As though communicating in the shorthand of the identical twin sisters they are (one has bleached her hair or the other has dyed it), Tegan and Sara Quin sing and play acoustically driven rock and roll, trading vocals like old school rappers. I wish that they had indicated on the lyrics whose voice is whose, as it is all I can tell you is that both are in the not-trained-in-the-classical-sense- but-filled-with-character box.
Listening to Tegan and Sara, one imagines sitting across from them in a booth in a coffeehouse as they rattle off a caffeinated dialogue with each other. You’re fascinated by much of what they have to say, but at the same time, you want to say “Girls! Girls! Calm down! Have a Corona or something!” They sing as though they have a message to deliver and once they have would rather be moving on to someplace else.

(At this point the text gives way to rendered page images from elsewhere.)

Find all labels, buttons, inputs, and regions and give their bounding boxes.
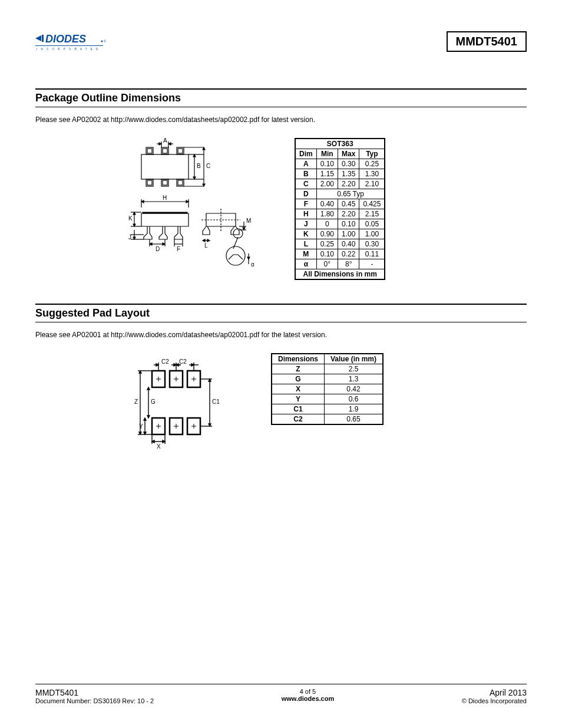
col-typ: Typ <box>359 149 385 159</box>
svg-text:I  N  C  O  R  P  O  R  A  T  : I N C O R P O R A T E D <box>37 48 100 51</box>
table-row: C2.002.202.10 <box>295 179 385 189</box>
svg-text:K: K <box>128 215 133 222</box>
table-title: SOT363 <box>295 139 385 149</box>
svg-text:D: D <box>156 246 160 252</box>
svg-marker-23 <box>168 143 171 145</box>
svg-rect-5 <box>35 45 103 46</box>
svg-text:Z: Z <box>134 398 138 405</box>
footer-page: 4 of 5 <box>282 688 334 695</box>
table-row: C20.65 <box>272 414 383 425</box>
svg-text:X: X <box>157 443 161 450</box>
table-row: M0.100.220.11 <box>295 249 385 259</box>
svg-marker-28 <box>193 154 196 157</box>
svg-text:DIODES: DIODES <box>45 33 86 45</box>
svg-rect-1 <box>42 35 44 42</box>
svg-marker-32 <box>203 147 205 150</box>
svg-text:C1: C1 <box>212 398 220 405</box>
svg-text:C: C <box>206 163 210 169</box>
svg-text:α: α <box>251 261 254 268</box>
svg-text:C2: C2 <box>179 358 187 365</box>
section1-content: A B C H <box>35 138 527 280</box>
svg-marker-72 <box>203 239 205 242</box>
svg-text:B: B <box>197 163 201 169</box>
package-dimensions-table: SOT363 Dim Min Max Typ A0.100.300.25 B1.… <box>295 138 385 280</box>
svg-marker-59 <box>150 243 152 245</box>
section-rule <box>35 88 527 90</box>
section2-content: C2 C2 Z G C1 Y X Dimens <box>35 353 527 462</box>
svg-text:Y: Y <box>139 423 143 430</box>
table-row: H1.802.202.15 <box>295 209 385 219</box>
svg-point-81 <box>226 246 245 265</box>
footer-doc-number: Document Number: DS30169 Rev: 10 - 2 <box>35 697 154 704</box>
page-header: DIODES ® I N C O R P O R A T E D MMDT540… <box>35 29 527 53</box>
part-number: MMDT5401 <box>456 35 517 48</box>
svg-text:M: M <box>246 218 251 224</box>
page-footer: MMDT5401 Document Number: DS30169 Rev: 1… <box>35 684 527 704</box>
section1-note: Please see AP02002 at http://www.diodes.… <box>35 116 527 124</box>
svg-text:C2: C2 <box>161 358 169 365</box>
table-footer: All Dimensions in mm <box>295 269 385 280</box>
section-rule <box>35 304 527 305</box>
svg-rect-17 <box>163 180 167 185</box>
svg-text:F: F <box>177 246 180 252</box>
svg-point-3 <box>101 41 103 42</box>
svg-marker-0 <box>35 35 41 41</box>
svg-marker-140 <box>144 418 146 420</box>
svg-marker-33 <box>203 184 205 186</box>
pad-layout-drawing: C2 C2 Z G C1 Y X <box>118 353 236 462</box>
svg-rect-7 <box>141 154 189 179</box>
col-dimensions: Dimensions <box>272 354 325 364</box>
svg-line-87 <box>233 237 238 249</box>
col-dim: Dim <box>295 149 316 159</box>
package-outline-drawing: A B C H <box>118 138 259 276</box>
svg-text:H: H <box>163 195 167 201</box>
table-row: A0.100.300.25 <box>295 159 385 169</box>
col-max: Max <box>338 149 359 159</box>
svg-marker-41 <box>186 200 189 203</box>
table-row: C11.9 <box>272 404 383 414</box>
svg-text:L: L <box>204 242 208 249</box>
pad-dimensions-table: Dimensions Value (in mm) Z2.5 G1.3 X0.42… <box>271 353 384 425</box>
svg-marker-46 <box>133 212 135 215</box>
table-row: J00.100.05 <box>295 219 385 229</box>
svg-text:®: ® <box>104 39 106 43</box>
svg-rect-13 <box>178 149 183 153</box>
svg-marker-29 <box>193 177 196 179</box>
table-row: B1.151.351.30 <box>295 169 385 179</box>
col-value: Value (in mm) <box>325 354 384 364</box>
svg-marker-130 <box>147 387 150 390</box>
table-row: F0.400.450.425 <box>295 199 385 209</box>
footer-date: April 2013 <box>462 688 527 697</box>
footer-url: www.diodes.com <box>282 695 334 702</box>
table-row: Y0.6 <box>272 394 383 404</box>
company-logo: DIODES ® I N C O R P O R A T E D <box>35 29 124 53</box>
section2-note: Please see AP02001 at http://www.diodes.… <box>35 331 527 339</box>
svg-text:G: G <box>151 398 156 405</box>
table-row: L0.250.400.30 <box>295 239 385 249</box>
svg-rect-11 <box>163 149 167 153</box>
footer-copyright: © Diodes Incorporated <box>462 697 527 704</box>
table-row: D0.65 Typ <box>295 189 385 199</box>
svg-rect-9 <box>147 149 152 153</box>
svg-rect-15 <box>147 180 152 185</box>
svg-marker-131 <box>147 416 150 418</box>
footer-part: MMDT5401 <box>35 688 154 697</box>
svg-marker-21 <box>159 143 161 145</box>
col-min: Min <box>316 149 338 159</box>
part-number-box: MMDT5401 <box>447 31 527 52</box>
svg-rect-19 <box>178 180 183 185</box>
svg-marker-60 <box>163 243 165 245</box>
section2-title: Suggested Pad Layout <box>35 306 527 322</box>
table-row: G1.3 <box>272 374 383 384</box>
svg-marker-40 <box>141 200 144 203</box>
svg-text:A: A <box>163 138 167 144</box>
section1-title: Package Outline Dimensions <box>35 91 527 107</box>
table-row: α0°8°- <box>295 259 385 269</box>
svg-marker-73 <box>207 239 210 242</box>
table-row: Z2.5 <box>272 364 383 374</box>
table-row: K0.901.001.00 <box>295 229 385 239</box>
diodes-logo-icon: DIODES ® I N C O R P O R A T E D <box>35 29 124 53</box>
table-row: X0.42 <box>272 384 383 394</box>
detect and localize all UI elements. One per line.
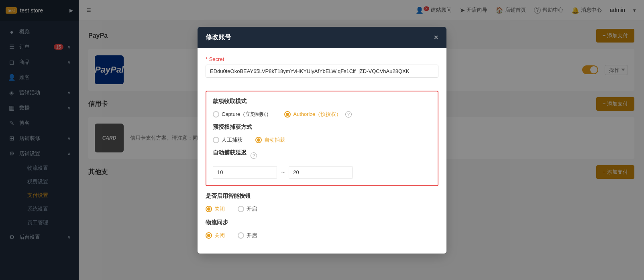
delay-separator: ~ bbox=[281, 169, 285, 176]
delay-min-input[interactable] bbox=[213, 166, 277, 179]
logistics-title: 物流同步 bbox=[206, 219, 438, 226]
logistics-off-option[interactable]: 关闭 bbox=[206, 232, 225, 239]
logistics-on-option[interactable]: 开启 bbox=[238, 232, 257, 239]
secret-input[interactable] bbox=[206, 65, 438, 78]
delay-max-input-wrap: 秒 ∨ bbox=[289, 166, 353, 179]
auto-delay-title: 自动捕获延迟 bbox=[213, 149, 247, 156]
authorize-help-icon[interactable]: ? bbox=[345, 111, 352, 118]
capture-label: Capture（立刻到账） bbox=[222, 111, 271, 118]
auto-delay-help-icon[interactable]: ? bbox=[251, 152, 257, 159]
modal-close-button[interactable]: × bbox=[434, 33, 438, 41]
manual-capture-option[interactable]: 人工捕获 bbox=[213, 136, 243, 144]
payment-mode-title: 款项收取模式 bbox=[213, 98, 431, 105]
payment-mode-radio-group: Capture（立刻到账） Authorize（预授权） ? bbox=[213, 111, 431, 118]
logistics-on-radio[interactable] bbox=[238, 232, 244, 239]
delay-max-input[interactable] bbox=[289, 166, 353, 179]
authorize-label: Authorize（预授权） bbox=[293, 111, 341, 118]
modal-header: 修改账号 × bbox=[198, 27, 446, 48]
secret-field-section: * Secret bbox=[206, 56, 438, 84]
capture-radio[interactable] bbox=[213, 111, 219, 118]
logistics-off-radio[interactable] bbox=[206, 232, 212, 239]
smart-btn-open-label: 开启 bbox=[247, 205, 257, 213]
capture-option[interactable]: Capture（立刻到账） bbox=[213, 111, 271, 118]
logistics-on-label: 开启 bbox=[247, 232, 257, 239]
manual-capture-label: 人工捕获 bbox=[222, 136, 243, 144]
authorize-capture-radio-group: 人工捕获 自动捕获 bbox=[213, 136, 431, 144]
highlight-section: 款项收取模式 Capture（立刻到账） Authorize（预授权） ? 预授… bbox=[206, 91, 438, 186]
logistics-section: 物流同步 关闭 开启 bbox=[206, 219, 438, 239]
authorize-option[interactable]: Authorize（预授权） ? bbox=[284, 111, 352, 118]
logistics-off-label: 关闭 bbox=[214, 232, 225, 239]
smart-btn-section: 是否启用智能按钮 关闭 开启 bbox=[206, 193, 438, 213]
authorize-radio[interactable] bbox=[284, 111, 291, 118]
smart-btn-open-option[interactable]: 开启 bbox=[238, 205, 257, 213]
delay-min-input-wrap: 秒 ∨ bbox=[213, 166, 277, 179]
modal-title: 修改账号 bbox=[206, 33, 231, 42]
modal-dialog: 修改账号 × * Secret 款项收取模式 Capture（立刻到账） bbox=[198, 27, 446, 254]
secret-label: * Secret bbox=[206, 56, 438, 62]
auto-capture-radio[interactable] bbox=[255, 137, 262, 143]
manual-capture-radio[interactable] bbox=[213, 137, 219, 143]
auto-capture-delay-section: 自动捕获延迟 ? 秒 ∨ ~ bbox=[213, 149, 431, 179]
smart-btn-title: 是否启用智能按钮 bbox=[206, 193, 438, 200]
delay-row: 秒 ∨ ~ 秒 ∨ bbox=[213, 166, 431, 179]
modal-body: * Secret 款项收取模式 Capture（立刻到账） Authorize（… bbox=[198, 48, 446, 254]
auto-capture-option[interactable]: 自动捕获 bbox=[255, 136, 285, 144]
smart-btn-close-radio[interactable] bbox=[206, 206, 212, 212]
modal-overlay[interactable]: 修改账号 × * Secret 款项收取模式 Capture（立刻到账） bbox=[0, 0, 644, 280]
authorize-capture-title: 预授权捕获方式 bbox=[213, 124, 431, 131]
smart-btn-radio-group: 关闭 开启 bbox=[206, 205, 438, 213]
smart-btn-open-radio[interactable] bbox=[238, 206, 244, 212]
logistics-radio-group: 关闭 开启 bbox=[206, 232, 438, 239]
smart-btn-close-option[interactable]: 关闭 bbox=[206, 205, 225, 213]
auto-capture-label: 自动捕获 bbox=[264, 136, 285, 144]
smart-btn-close-label: 关闭 bbox=[214, 205, 225, 213]
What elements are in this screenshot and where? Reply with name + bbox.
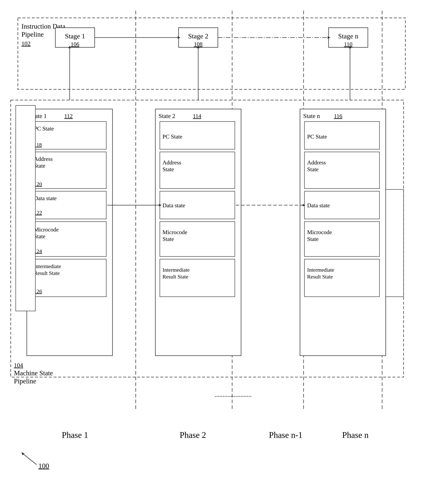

The Quin twins discuss with each other for your benefit their girlhood, commitment both political and personal, sexual escapades and the feeling of being walled in by relationships, the artists lament of having to get a “real job” (you go on and tell it on the mountaintop, sisters), exhibitionism and ruminations on fame. All in a combination of interior monologue and disjointed narrative.
Some more variety of instrumentation and invention in arrangement would have been appreciated, as the songs can seem to run together as recorded. However, if the rock writer Chuck Eddy is right and album-ending songs predict the future, Tegan and Sara’s next album should be worth waiting for: The drum-program driven “Superstar” is the most atypical song here, and may suggest an early clue to a new direction. I personally would be curious to see what they would produce in songwriting collaborations with some more melodic writers (hey, even Ani DiFranco recorded Bacharach), of course, this may interest them not at all. Power and lyrics are this music’s strengths, not melody. The songs are put over on sheer force of will and in-your-face attitude: You will listen to this! Fortunately, you’ll find it’s worth your while, but the lack of “sing alongs” does make their music a slightly more bitter pill to swallow. Still, bitter pills are better than the M & M’s currently on offer (and off her and on her) on the pop charts.
Tegan and Sara strike me as being truly alternative music, in the sense of offering another choice to those charts. Though they are teenagers, this isn’t the jailbait whoops-I-showed-you-my-panties of Britney Spears. And though they are feminist it isn’t in the Coyote Ugly empowerment through shaking your ass on a bar way. But strong, smart young women who find no sympathy in the top 40, and men who like strong, smart young women—that is to say, real men—should like this a lot. Tegan and Sara are not glamorous but compelling, like a soundtrack to tomboys out on the town.